Assigned task >>
The reply is to be an exact repetition of the entries that follow, with each picture left out.

Data for the task >>
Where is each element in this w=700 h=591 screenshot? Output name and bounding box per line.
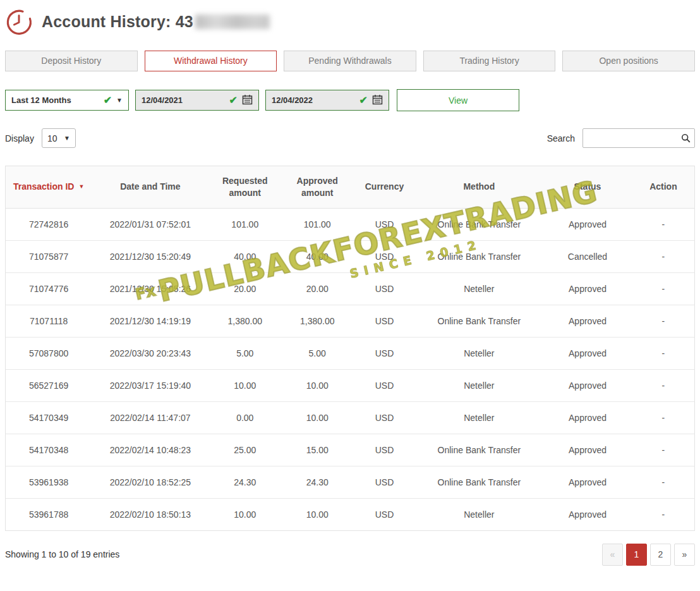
cell-currency: USD (353, 337, 415, 369)
cell-transaction-id: 71071118 (6, 305, 92, 337)
cell-approved-amount: 24.30 (281, 466, 353, 498)
page-title: Account History: 43 (42, 13, 270, 31)
cell-status: Approved (543, 466, 632, 498)
cell-status: Approved (543, 337, 632, 369)
date-to-input[interactable]: 12/04/2022 ✔ (265, 90, 389, 111)
tab-pending-withdrawals[interactable]: Pending Withdrawals (284, 51, 416, 71)
cell-approved-amount: 40.00 (281, 240, 353, 272)
display-count-value: 10 (47, 133, 57, 143)
cell-action: - (632, 401, 694, 434)
pagination-next-button[interactable]: » (674, 544, 695, 566)
calendar-icon (372, 94, 383, 107)
tab-open-positions[interactable]: Open positions (562, 51, 695, 71)
cell-date-and-time: 2022/02/10 18:50:13 (92, 498, 208, 530)
table-footer: Showing 1 to 10 of 19 entries « 1 2 » (0, 531, 700, 576)
table-row: 727428162022/01/31 07:52:01101.00101.00U… (6, 208, 694, 240)
cell-date-and-time: 2021/12/30 14:19:19 (92, 305, 208, 337)
search-icon (681, 133, 691, 145)
cell-action: - (632, 369, 694, 401)
cell-requested-amount: 5.00 (209, 337, 281, 369)
check-icon: ✔ (104, 95, 112, 106)
table-row: 565271692022/03/17 15:19:4010.0010.00USD… (6, 369, 694, 401)
cell-approved-amount: 101.00 (281, 208, 353, 240)
cell-status: Approved (543, 305, 632, 337)
column-header-approved-amount[interactable]: Approved amount (281, 166, 353, 208)
cell-approved-amount: 10.00 (281, 401, 353, 434)
cell-currency: USD (353, 272, 415, 305)
cell-approved-amount: 10.00 (281, 498, 353, 530)
cell-status: Approved (543, 401, 632, 434)
withdrawal-history-table: Transaction ID▼ Date and Time Requested … (5, 166, 695, 531)
table-header-row: Transaction ID▼ Date and Time Requested … (6, 166, 694, 208)
cell-method: Neteller (416, 369, 543, 401)
tab-trading-history[interactable]: Trading History (423, 51, 556, 71)
cell-requested-amount: 24.30 (209, 466, 281, 498)
cell-currency: USD (353, 369, 415, 401)
cell-action: - (632, 305, 694, 337)
cell-method: Online Bank Transfer (416, 305, 543, 337)
column-header-action[interactable]: Action (632, 166, 694, 208)
column-header-date-and-time[interactable]: Date and Time (92, 166, 208, 208)
column-header-currency[interactable]: Currency (353, 166, 415, 208)
table-row: 570878002022/03/30 20:23:435.005.00USDNe… (6, 337, 694, 369)
pagination-page-1-button[interactable]: 1 (626, 544, 647, 566)
table-row: 539619382022/02/10 18:52:2524.3024.30USD… (6, 466, 694, 498)
display-label: Display (5, 133, 34, 143)
cell-currency: USD (353, 434, 415, 466)
cell-date-and-time: 2021/12/30 15:20:49 (92, 240, 208, 272)
cell-currency: USD (353, 498, 415, 530)
cell-requested-amount: 10.00 (209, 498, 281, 530)
table-row: 710758772021/12/30 15:20:4940.0040.00USD… (6, 240, 694, 272)
search-box (582, 128, 695, 148)
pagination: « 1 2 » (602, 544, 695, 566)
column-header-status[interactable]: Status (543, 166, 632, 208)
column-header-label: Transaction ID (13, 181, 74, 192)
cell-requested-amount: 40.00 (209, 240, 281, 272)
display-group: Display 10 ▼ (5, 128, 76, 148)
display-count-select[interactable]: 10 ▼ (42, 128, 76, 148)
period-value: Last 12 Months (11, 95, 71, 105)
cell-status: Approved (543, 208, 632, 240)
cell-action: - (632, 240, 694, 272)
cell-requested-amount: 20.00 (209, 272, 281, 305)
cell-method: Neteller (416, 401, 543, 434)
search-input[interactable] (582, 128, 695, 148)
check-icon: ✔ (359, 95, 368, 106)
entries-summary: Showing 1 to 10 of 19 entries (5, 549, 119, 559)
cell-date-and-time: 2021/12/30 15:05:26 (92, 272, 208, 305)
cell-currency: USD (353, 401, 415, 434)
cell-status: Approved (543, 369, 632, 401)
column-header-requested-amount[interactable]: Requested amount (209, 166, 281, 208)
pagination-prev-button[interactable]: « (602, 544, 623, 566)
cell-requested-amount: 0.00 (209, 401, 281, 434)
cell-action: - (632, 272, 694, 305)
pagination-page-2-button[interactable]: 2 (650, 544, 671, 566)
column-header-transaction-id[interactable]: Transaction ID▼ (6, 166, 92, 208)
table-row: 541703492022/02/14 11:47:070.0010.00USDN… (6, 401, 694, 434)
date-to-icons: ✔ (359, 94, 383, 107)
chevron-down-icon: ▼ (64, 135, 70, 142)
calendar-icon (242, 94, 253, 107)
chevron-down-icon: ▼ (116, 97, 123, 104)
table-row: 541703482022/02/14 10:48:2325.0015.00USD… (6, 434, 694, 466)
cell-currency: USD (353, 466, 415, 498)
cell-currency: USD (353, 305, 415, 337)
cell-approved-amount: 20.00 (281, 272, 353, 305)
cell-approved-amount: 15.00 (281, 434, 353, 466)
table-body: 727428162022/01/31 07:52:01101.00101.00U… (6, 208, 694, 530)
cell-transaction-id: 54170349 (6, 401, 92, 434)
tab-deposit-history[interactable]: Deposit History (5, 51, 138, 71)
cell-date-and-time: 2022/02/14 11:47:07 (92, 401, 208, 434)
table-controls: Display 10 ▼ Search (0, 111, 700, 148)
view-button[interactable]: View (397, 89, 519, 111)
tab-withdrawal-history[interactable]: Withdrawal History (145, 51, 277, 71)
cell-status: Approved (543, 498, 632, 530)
date-from-input[interactable]: 12/04/2021 ✔ (135, 90, 259, 111)
cell-transaction-id: 57087800 (6, 337, 92, 369)
cell-method: Online Bank Transfer (416, 240, 543, 272)
cell-transaction-id: 54170348 (6, 434, 92, 466)
column-header-method[interactable]: Method (416, 166, 543, 208)
period-dropdown[interactable]: Last 12 Months ✔ ▼ (5, 90, 129, 111)
date-from-value: 12/04/2021 (142, 95, 183, 105)
page-title-text: Account History: 43 (42, 13, 193, 31)
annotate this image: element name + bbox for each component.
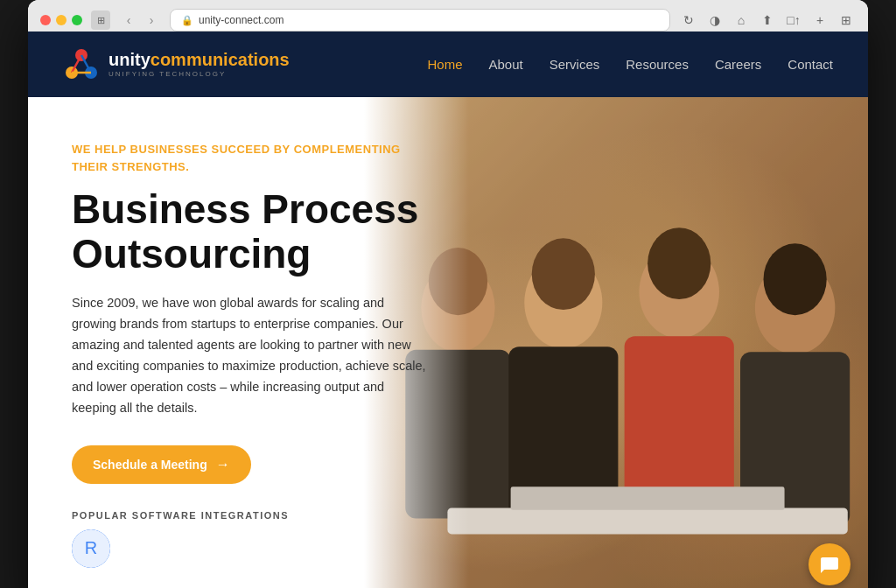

Result of this exercise >>
Where is each element in this w=700 h=591 screenshot? Output name and bounding box per line.
cell-currency: USD (353, 337, 415, 369)
cell-transaction-id: 71071118 (6, 305, 92, 337)
cell-approved-amount: 24.30 (281, 466, 353, 498)
page-title: Account History: 43 (42, 13, 270, 31)
cell-status: Approved (543, 466, 632, 498)
cell-status: Approved (543, 337, 632, 369)
date-to-input[interactable]: 12/04/2022 ✔ (265, 90, 389, 111)
tab-pending-withdrawals[interactable]: Pending Withdrawals (284, 51, 416, 71)
cell-approved-amount: 40.00 (281, 240, 353, 272)
display-count-value: 10 (47, 133, 57, 143)
cell-action: - (632, 401, 694, 434)
pagination-next-button[interactable]: » (674, 544, 695, 566)
calendar-icon (372, 94, 383, 107)
tab-open-positions[interactable]: Open positions (562, 51, 695, 71)
cell-date-and-time: 2022/02/10 18:50:13 (92, 498, 208, 530)
table-footer: Showing 1 to 10 of 19 entries « 1 2 » (0, 531, 700, 576)
table-row: 727428162022/01/31 07:52:01101.00101.00U… (6, 208, 694, 240)
cell-date-and-time: 2021/12/30 14:19:19 (92, 305, 208, 337)
search-icon (681, 133, 691, 145)
cell-action: - (632, 369, 694, 401)
cell-requested-amount: 5.00 (209, 337, 281, 369)
check-icon: ✔ (104, 95, 112, 106)
table-row: 565271692022/03/17 15:19:4010.0010.00USD… (6, 369, 694, 401)
cell-approved-amount: 101.00 (281, 208, 353, 240)
cell-status: Approved (543, 305, 632, 337)
column-header-approved-amount[interactable]: Approved amount (281, 166, 353, 208)
cell-approved-amount: 10.00 (281, 401, 353, 434)
cell-currency: USD (353, 272, 415, 305)
cell-approved-amount: 10.00 (281, 498, 353, 530)
cell-status: Approved (543, 401, 632, 434)
withdrawal-history-table: Transaction ID▼ Date and Time Requested … (5, 166, 695, 531)
table-header-row: Transaction ID▼ Date and Time Requested … (6, 166, 694, 208)
cell-method: Neteller (416, 369, 543, 401)
tab-trading-history[interactable]: Trading History (423, 51, 556, 71)
cell-requested-amount: 24.30 (209, 466, 281, 498)
cell-currency: USD (353, 369, 415, 401)
cell-action: - (632, 305, 694, 337)
cell-method: Online Bank Transfer (416, 305, 543, 337)
column-header-action[interactable]: Action (632, 166, 694, 208)
column-header-date-and-time[interactable]: Date and Time (92, 166, 208, 208)
column-header-currency[interactable]: Currency (353, 166, 415, 208)
table-row: 570878002022/03/30 20:23:435.005.00USDNe… (6, 337, 694, 369)
pagination-page-1-button[interactable]: 1 (626, 544, 647, 566)
table-row: 539619382022/02/10 18:52:2524.3024.30USD… (6, 466, 694, 498)
display-label: Display (5, 133, 34, 143)
cell-currency: USD (353, 434, 415, 466)
cell-date-and-time: 2021/12/30 15:20:49 (92, 240, 208, 272)
cell-currency: USD (353, 498, 415, 530)
cell-requested-amount: 10.00 (209, 498, 281, 530)
table-row: 710758772021/12/30 15:20:4940.0040.00USD… (6, 240, 694, 272)
search-box (582, 128, 695, 148)
pagination: « 1 2 » (602, 544, 695, 566)
column-header-status[interactable]: Status (543, 166, 632, 208)
column-header-label: Transaction ID (13, 181, 74, 192)
cell-requested-amount: 40.00 (209, 240, 281, 272)
display-group: Display 10 ▼ (5, 128, 76, 148)
display-count-select[interactable]: 10 ▼ (42, 128, 76, 148)
period-value: Last 12 Months (11, 95, 71, 105)
cell-status: Approved (543, 208, 632, 240)
cell-action: - (632, 240, 694, 272)
cell-requested-amount: 20.00 (209, 272, 281, 305)
cell-method: Neteller (416, 401, 543, 434)
search-input[interactable] (582, 128, 695, 148)
check-icon: ✔ (359, 95, 368, 106)
entries-summary: Showing 1 to 10 of 19 entries (5, 549, 119, 559)
cell-date-and-time: 2021/12/30 15:05:26 (92, 272, 208, 305)
cell-currency: USD (353, 401, 415, 434)
cell-status: Approved (543, 369, 632, 401)
column-header-requested-amount[interactable]: Requested amount (209, 166, 281, 208)
pagination-prev-button[interactable]: « (602, 544, 623, 566)
cell-requested-amount: 0.00 (209, 401, 281, 434)
cell-action: - (632, 272, 694, 305)
pagination-page-2-button[interactable]: 2 (650, 544, 671, 566)
column-header-transaction-id[interactable]: Transaction ID▼ (6, 166, 92, 208)
table-row: 541703492022/02/14 11:47:070.0010.00USDN… (6, 401, 694, 434)
date-to-icons: ✔ (359, 94, 383, 107)
chevron-down-icon: ▼ (64, 135, 70, 142)
calendar-icon (242, 94, 253, 107)
chevron-down-icon: ▼ (116, 97, 123, 104)
table-row: 541703482022/02/14 10:48:2325.0015.00USD… (6, 434, 694, 466)
cell-currency: USD (353, 466, 415, 498)
cell-currency: USD (353, 305, 415, 337)
cell-approved-amount: 20.00 (281, 272, 353, 305)
cell-approved-amount: 15.00 (281, 434, 353, 466)
table-body: 727428162022/01/31 07:52:01101.00101.00U… (6, 208, 694, 530)
cell-transaction-id: 54170349 (6, 401, 92, 434)
tab-deposit-history[interactable]: Deposit History (5, 51, 138, 71)
cell-date-and-time: 2022/02/14 11:47:07 (92, 401, 208, 434)
table-controls: Display 10 ▼ Search (0, 111, 700, 148)
view-button[interactable]: View (397, 89, 519, 111)
tab-withdrawal-history[interactable]: Withdrawal History (145, 51, 277, 71)
cell-status: Approved (543, 498, 632, 530)
date-from-input[interactable]: 12/04/2021 ✔ (135, 90, 259, 111)
cell-transaction-id: 57087800 (6, 337, 92, 369)
cell-method: Online Bank Transfer (416, 240, 543, 272)
cell-transaction-id: 54170348 (6, 434, 92, 466)
column-header-method[interactable]: Method (416, 166, 543, 208)
period-dropdown[interactable]: Last 12 Months ✔ ▼ (5, 90, 129, 111)
date-from-value: 12/04/2021 (142, 95, 183, 105)
page-title-text: Account History: 43 (42, 13, 193, 31)
annotate this image: element name + bbox for each component.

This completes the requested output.